Congressional Action 
  • Last week, Sen. Angus King (I-ME) and Rep. Mike Gallagher (R-WI) sent a letter to Secretary Becerra urging for stronger collective action against the increasing number of cyberattacks on the health sector. Sen. King and Rep. Gallagher are co-chairs of the Cyberspace Solarium Commission, and asked for a briefing on the status of the agency’s cybersecurity capabilities. Though pleased with recent administrative action to address the security threat, Sen. King and Rep. Gallagher noted the lack of robust and timely sharing of actionable threat information with industry partners and the need to dramatically scale up the Food and Drug Administration’s (FDA) Department of Critical Infrastructure Protection Division.
Medicaid
  • The U.S. Department of Health and Human Services (HHS), approved the extension of Medicaid and CHIP coverage for 12 months after pregnancy in Hawaii, Maryland, and Ohio. This extension will allow for up to 34,000 individuals to qualify for Medicaid and CHIP coverage for a full year after pregnancy. In combination with previously approved waiver extensions, an estimated 318,000 Americans annually in 21 states and D.C. are now eligible for 12 months of postpartum coverage under Medicaid and CHIP.
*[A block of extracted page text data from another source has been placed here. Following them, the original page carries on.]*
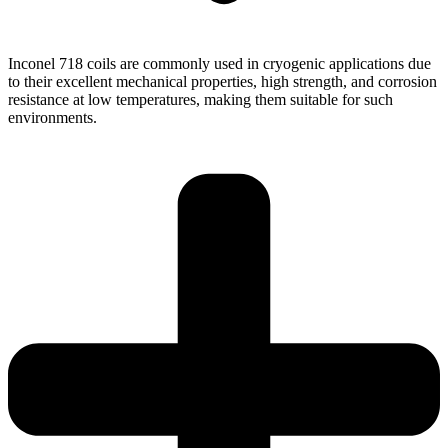
Inconel 718 coils are commonly used in cryogenic applications due
to their excellent mechanical properties, high strength, and corrosion
resistance at low temperatures, making them suitable for such
environments.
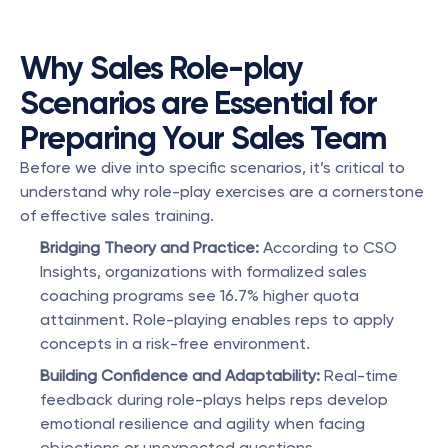
Why Sales Role-play 
Scenarios are Essential for 
Preparing Your Sales Team
Before we dive into specific scenarios, it’s critical to 
understand why role-play exercises are a cornerstone 
of effective sales training.
Bridging Theory and Practice:
 According to CSO 
Insights, organizations with formalized sales 
coaching programs see 16.7% higher quota 
attainment. Role-playing enables reps to apply 
concepts in a risk-free environment.
Building Confidence and Adaptability:
 Real-time 
feedback during role-plays helps reps develop 
emotional resilience and agility when facing 
objections or unexpected questions.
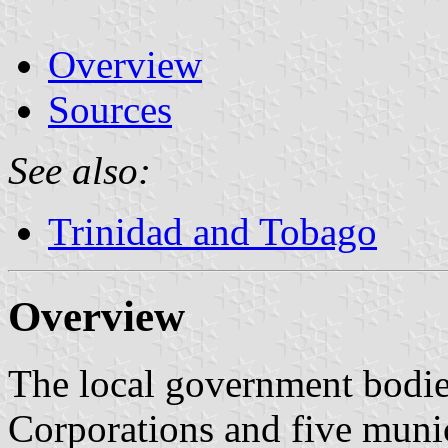
Overview
Sources
See also:
Trinidad and Tobago
Overview
The local government bodie
Corporations and five munic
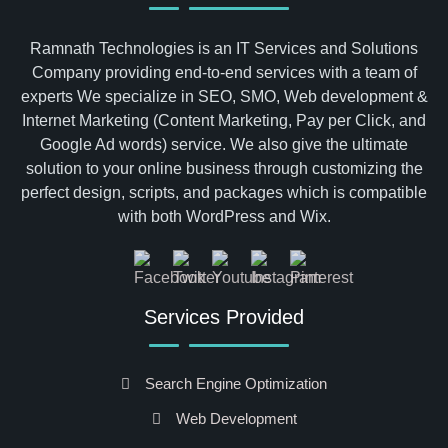
Ramnath Technologies is an IT Services and Solutions
Company providing end-to-end services with a team of
experts We specialize in SEO, SMO, Web development &
Internet Marketing (Content Marketing, Pay per Click, and
Google Ad words) service. We also give the ultimate
solution to your online business through customizing the
perfect design, scripts, and packages which is compatible
with both WordPress and Wix.
Services Provided
Search Engine Optimization
Web Development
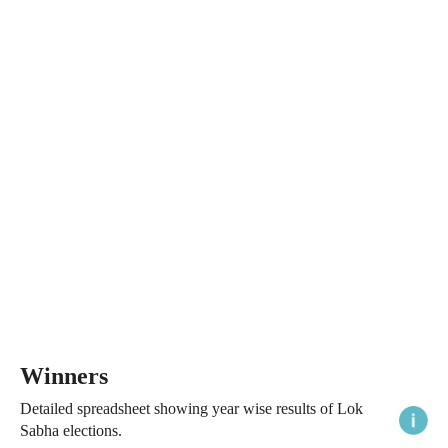
Winners
Detailed spreadsheet showing year wise results of Lok
Sabha elections.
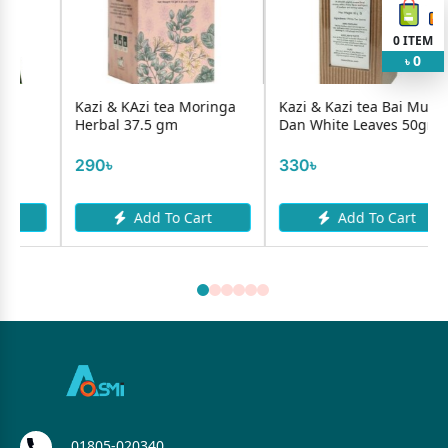
0
ITEM
0
৳
Kazi & KAzi tea Moringa
Kazi & Kazi tea Bai Mu
Herbal 37.5 gm
Dan White Leaves 50gm
290৳
330৳
Add To Cart
Add To Cart
01805-020340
  • A coalition of transgender-rights organizations is preparing to sue Florida to stop the state’s Medicaid regulator from banning coverage of gender-affirming treatments. Florida’s Medicaid regulator, the Agency for Health Care Administration, finalized rules last week and goes into effect on Sunday that prohibit Medicaid from covering treatments such as puberty blockers, hormone therapies, or surgical procedures for gender dysphoria. Experts say, the ban will affect up to 9,000 of the state’s Medicaid enrollees who are transgender. Currently nine other states ban Medicaid from covering gender-affirming care.
  • The Centers for Medicare and Medicaid Services (CMS) released a notice of proposed rulemaking (NPRM) to promote consistent use of nationally standardized quality measures in Medicaid and the Children’s Health Insurance Program (CHIP). The Core sets are designed to measure the overall national quality of care for beneficiaries, monitor performance at the state level, and improve the quality of health care. CMS is providing a 60-day comment period for the NPRM accepting comments no later than October 21, 2022.
  • The Kaiser Family Foundation (KFF) released an article on how the fate of Medicaid expansion and filling the coverage gap may depend on the outcome of state elections. The report notes that expansion is likely to be a major issue in several upcoming state elections. In the 12 states that have not adopted Medicaid expansion, all but two (NC and MS) have upcoming gubernatorial elections in November 2022. States where Medicaid expansion could be an issue in the election — and where the gubernatorial election is considered a toss-up — include Georgia, Kansas, and Wisconsin.
Marketplace
  • A health care company must pay $100 million to the Federal Trade Commission to refund consumers who were lured into a non-ACA compliant “sham” health care plans by agents and brokers who used deceptive marketing techniques. FTC’s action comes after numerous lawmakers, state regulators, and other stakeholders have been highlighting the proliferation of insurance products that are not required to adhere to the ACA’s consumer protections, like coverage of preexisting conditions, out-of-pocket spending caps, and annual limits, as well as marketing practices used by some agents and brokers to steer consumers into non-ACA compliant products like short-term plans, limited benefit plans or health sharing ministries.